Les poètes sont des hommes qui refusent d'utiliser le langage. Or, comme c'est dans et par le
langage conçu comme une certaine espèce d'instrument que s'opère la recherche de la vérité, il
ne faut
pas s'imaginer qu'ils visent à discerner le vrai ni à l'exposer. Ils ne songent pas non plus à
nommer le monde et, par le fait, ils ne nomment rien du tout, car la nomination implique un
perpétuel sacrifice du nom à l'objet nommé ou pour parler comme Hegel, le nom s'y révèle
l'inessentiel, en face de la chose qui est essentielle. Ils ne parlent pas ; ils ne se taisent pas non
plus : c'est autre chose. (...) En fait, le poète s'est retiré d'un seul coup du langage-instrument ; il
a choisi une fois pour toutes l'attitude poétique qui considère les mots comme des choses et non
comme des signes. Car l'ambiguïté du signe implique qu'on puisse à son gré le traverser comme
une vitre et poursuivre à travers lui la chose signifiée ou tourner son regard vers sa réalité et le
considérer comme objet. L'homme qui parle est au-delà des mots, près de l'objet ; le poète est en
deçà.
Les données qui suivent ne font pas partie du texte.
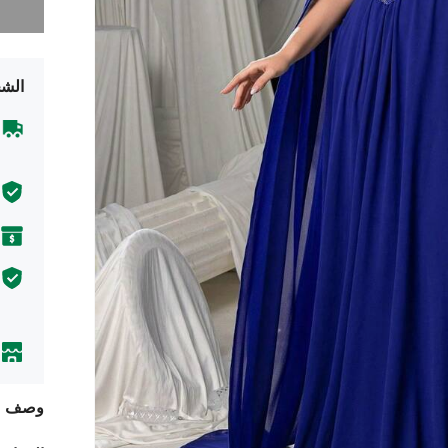
الشح
وصف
Pour le premier, ils sont domestiques; pour le second, ils restent à l'étal sauvage. Pour
celui-là, ce sont des conventions utiles, des outils qui s'usent peu à peu et qu'on jette quand ils
ne peuvent plus servir; pour le second, ce sont des choses naturelles qui croissent naturellement
sur la terre comme l'herbe et les arbres (Sartre, Qu'est-ce que la littérature ?).